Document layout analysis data
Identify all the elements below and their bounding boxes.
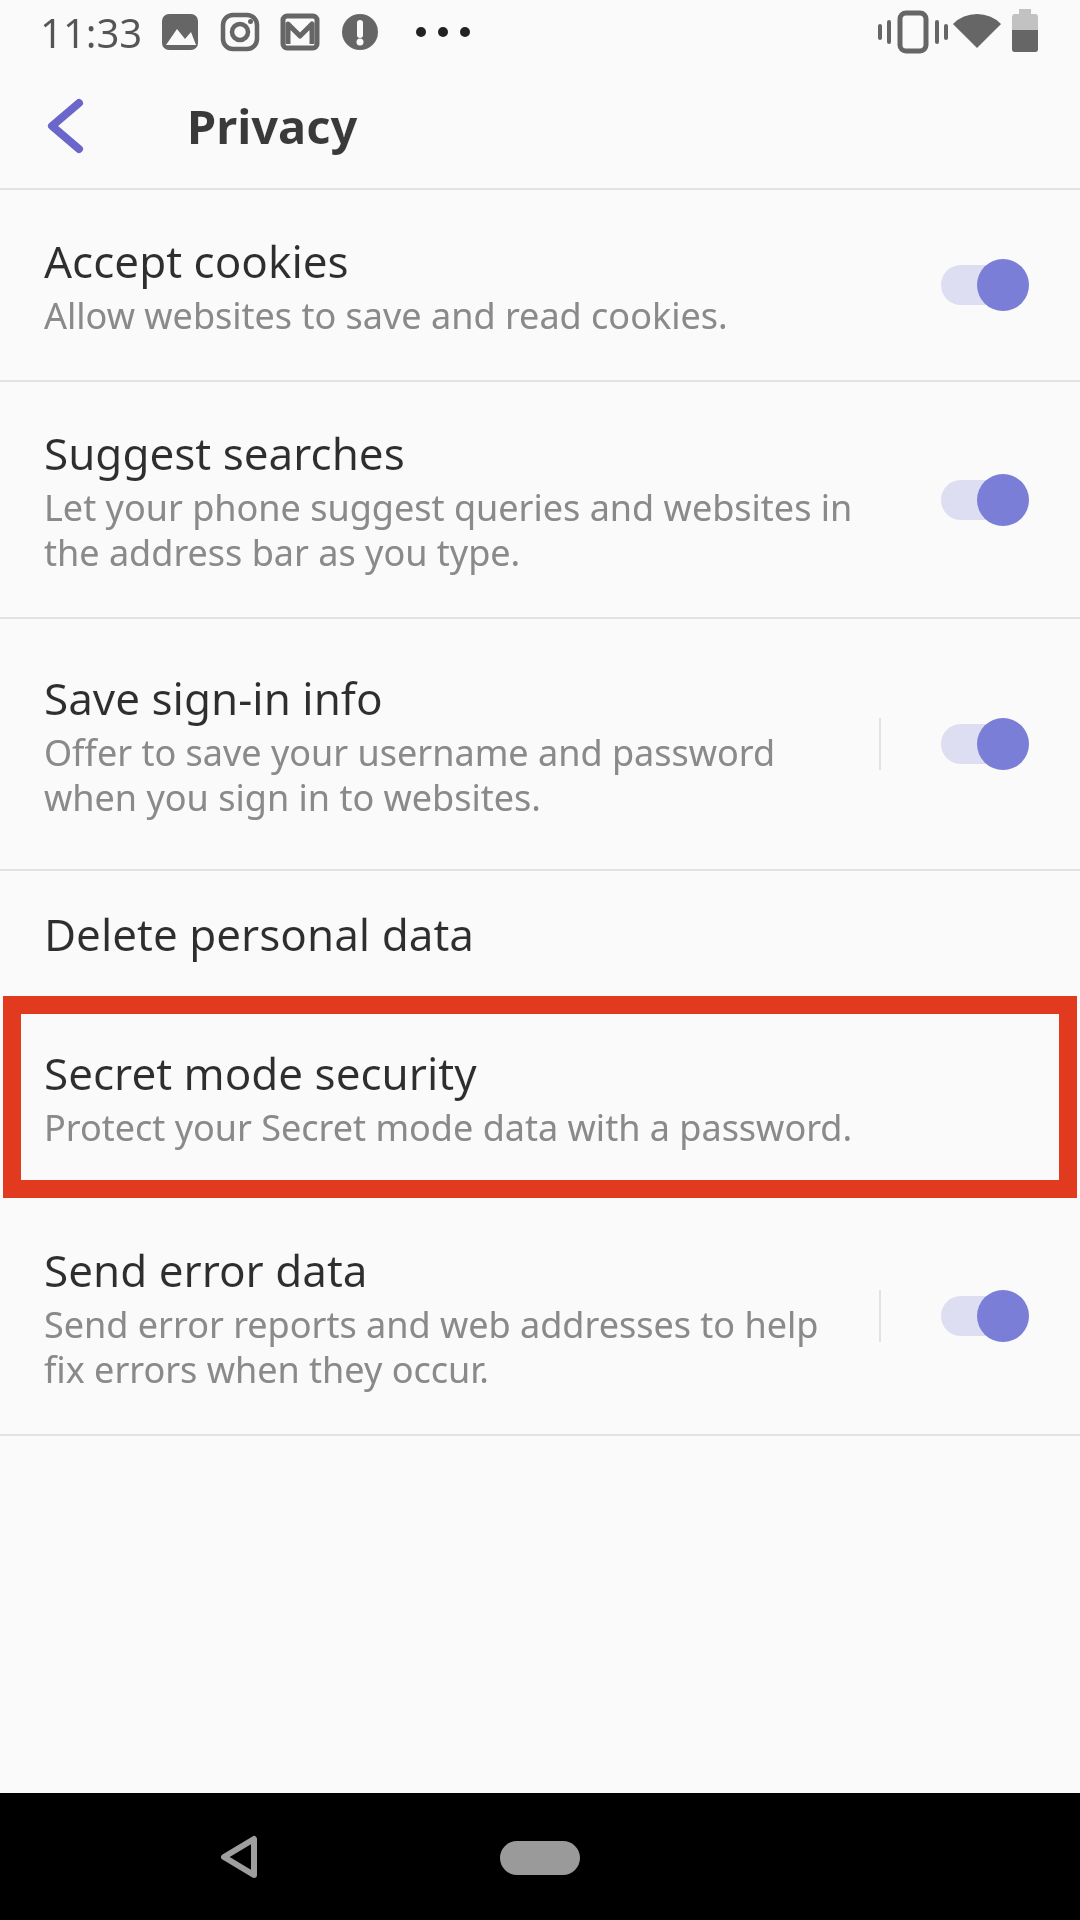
staticText: Secret mode security [44, 1043, 477, 1103]
staticText: Delete personal data [44, 904, 474, 964]
staticText: Suggest searches [44, 423, 405, 483]
staticText: Send error reports and web addresses to … [44, 1300, 819, 1393]
staticText: Offer to save your username and password… [44, 728, 776, 821]
button[interactable] [941, 257, 1029, 313]
button[interactable] [941, 1288, 1029, 1344]
button[interactable] [190, 1793, 290, 1920]
button[interactable]: Secret mode security [3, 996, 1077, 1198]
button[interactable] [480, 1793, 600, 1920]
button[interactable]: Delete personal data [0, 871, 1080, 996]
button[interactable]: Suggest searches [0, 382, 1080, 617]
button[interactable]: Accept cookies [0, 190, 1080, 380]
button[interactable] [941, 472, 1029, 528]
button[interactable]: Save sign-in info [0, 619, 1080, 869]
staticText: Privacy [187, 94, 358, 158]
staticText: Let your phone suggest queries and websi… [44, 483, 853, 576]
staticText: Accept cookies [44, 231, 349, 291]
button[interactable] [20, 86, 100, 166]
button[interactable]: Send error data [0, 1198, 1080, 1434]
staticText: 11:33 [40, 5, 143, 59]
staticText: Protect your Secret mode data with a pas… [44, 1103, 853, 1152]
staticText: Save sign-in info [44, 668, 383, 728]
button[interactable] [941, 716, 1029, 772]
staticText: Send error data [44, 1240, 368, 1300]
staticText: Allow websites to save and read cookies. [44, 291, 728, 340]
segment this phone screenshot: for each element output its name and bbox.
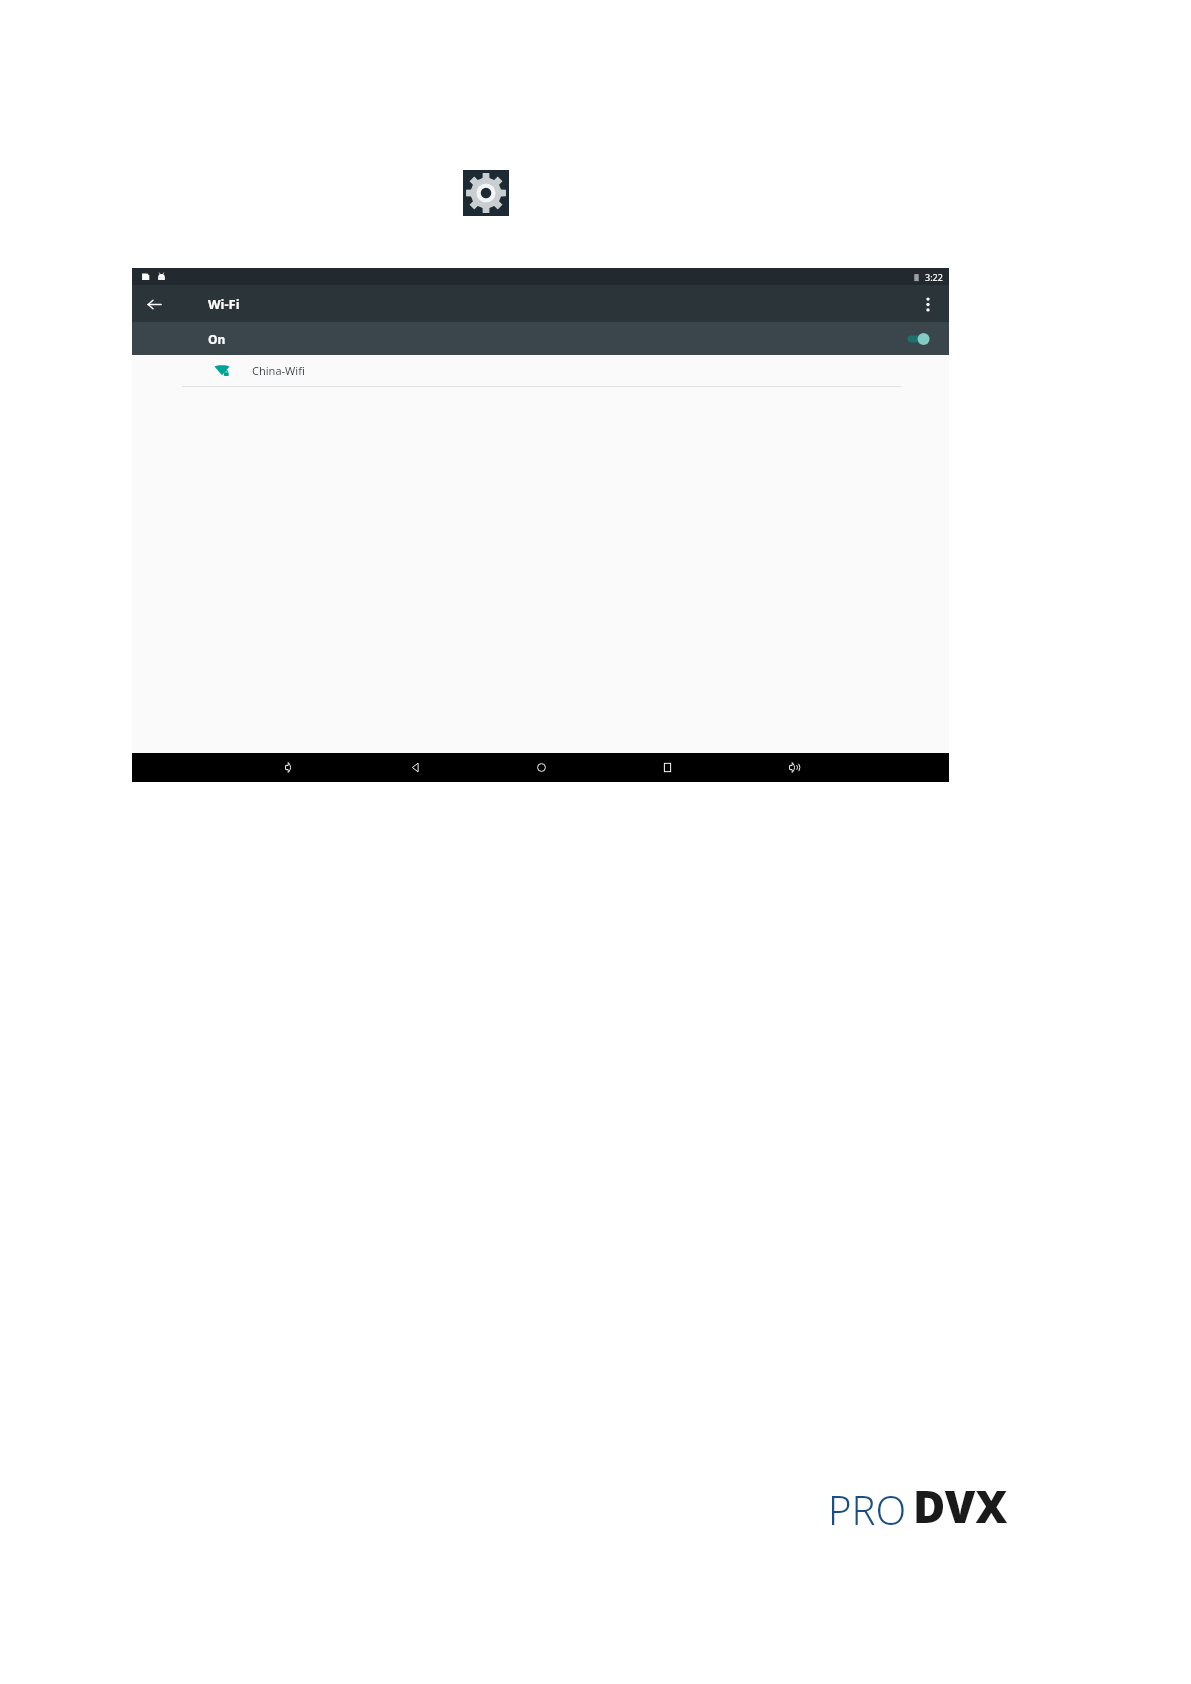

*Task brief*:
Pull out all lines from the entries above that include the word "searches".

*Exercise answer*:
staticText: Suggest searches [44, 423, 405, 483]
button[interactable]: Suggest searches [0, 382, 1080, 617]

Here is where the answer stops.